EVERY LITTLE STEP (director/writer: James D. Stern/Adam Del Deo; editors: Fernando Villena/Brad Fuller; music: Marvin Hamlisch; cast: Michael Bennett, Bob Avian, Marvin Hamlisch, Baayork Lee, Donna McKechnie, Jay Binder; Runtime: 96; MPAA Rating: PG-13; producers: James D. Stern/Adam Del Deo; Sony Pictures Classics; 2009)
“It says nada about Broadway that hasn’t been said better many times before.”
Reviewed by Dennis Schwartz
A smug backstage showbiz doc about a Broadway revival of A Chorus Line (with the music by Marvin Hamlisch and lyrics by Edward Kleban), produced and directed by James D. Stern and Adam Del Deo (“The Year of the Yao”/ ” … So Goes the Nation”).

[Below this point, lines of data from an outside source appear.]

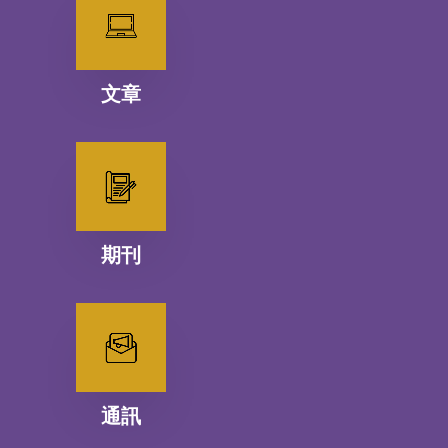
文章
期刊
通訊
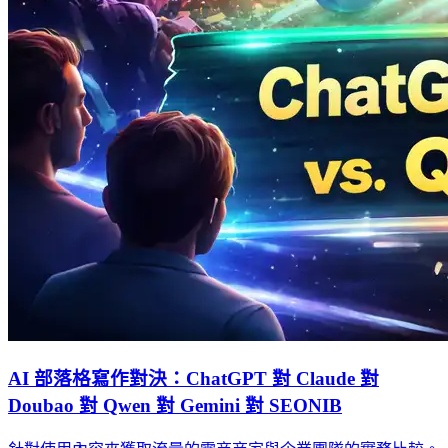
AI 部落格寫作對決：ChatGPT 對 Claude 對
Doubao 對 Qwen 對 Gemini 對 SEONIB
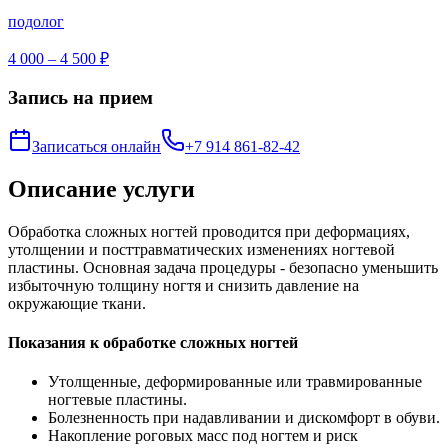
подолог
4 000 – 4 500 ₽
Запись на прием
Записаться онлайн
+7 914 861-82-42
Описание услуги
Обработка сложных ногтей проводится при деформациях,
утолщении и посттравматических изменениях ногтевой
пластины. Основная задача процедуры - безопасно уменьшить
избыточную толщину ногтя и снизить давление на
окружающие ткани.
Показания к обработке сложных ногтей
Утолщенные, деформированные или травмированные
ногтевые пластины.
Болезненность при надавливании и дискомфорт в обуви.
Накопление роговых масс под ногтем и риск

The showbiz themes might be timeless but the thought of it bringing a new realism to the stage (as it once did) doesn’t seem to have the same legs today, when realism is now more commonly ingrained into the modern showbiz films. Also, it says nada about Broadway that hasn’t been said better many times before. The original stage show in 1975 won nine Tonys and became one of the longest running shows in Broadway history (it incredibly ran for 15 years). In 1985 Richard Attenborough directed the movie version starring Michael Douglas and it couldn’t duplicate the Broadway success, in fact it was a dud as the grit and edginess of the play was reduced to annoying glitz and plastic. This doc, about life imitating art, is not as bad as the film, but it’s nevertheless dull, superficial and pointless.

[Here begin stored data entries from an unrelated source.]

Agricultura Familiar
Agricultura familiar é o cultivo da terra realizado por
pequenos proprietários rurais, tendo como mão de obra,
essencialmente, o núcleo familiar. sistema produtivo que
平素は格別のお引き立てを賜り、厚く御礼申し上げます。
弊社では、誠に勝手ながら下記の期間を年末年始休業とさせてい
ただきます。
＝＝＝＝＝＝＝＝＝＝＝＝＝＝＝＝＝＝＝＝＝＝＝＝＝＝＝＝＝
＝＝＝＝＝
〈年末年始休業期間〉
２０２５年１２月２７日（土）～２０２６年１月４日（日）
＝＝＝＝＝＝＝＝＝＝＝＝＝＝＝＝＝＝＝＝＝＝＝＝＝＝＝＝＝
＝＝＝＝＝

Some of the talent from the original production, now past middle-age, are ushered out to verify what the part meant to them back then and if the new fresh-faced dancers that are auditioning to play their roles measure up. We meet the new performers by way of the characters they are hoping to play, as they audition. No one from the past or present is memorable, which I guess goes with being in a chorus line, but when the dancers get their 15 minutes of fame they all appear like showbiz clichés as they vie to get a spot in the 2006 Broadway show (the open call drew 3,000 applicants, followed by a series of callbacks and then much later final callbacks). Not making the final cut is devastating, which seems obvious, but there’s no big tension generated because no character is developed so it’s hard to care about any of them. Even the story flags. It starts out being a profile of Chorus Line’s late writer-choreographer-director Michael Bennett, the “genius” (according to his colleagues), who in 1974 conceived the all-night reel-to-reel tape session out of which the show grew, is soon forgotten by the film as it instead spends some weary time trying to create drama surrounding the casting of the Broadway revival. Unfortunately I couldn’t get interested in who got the parts, as they all become meshed into a nondescript lump of struggling performers and the story just briskly moved along from one audition to the next with the self-important bosses sitting at a table and judging them (such as director Bob Avian, casting scout Jay Binder and choreographer (the original Connie) Baayork Lee).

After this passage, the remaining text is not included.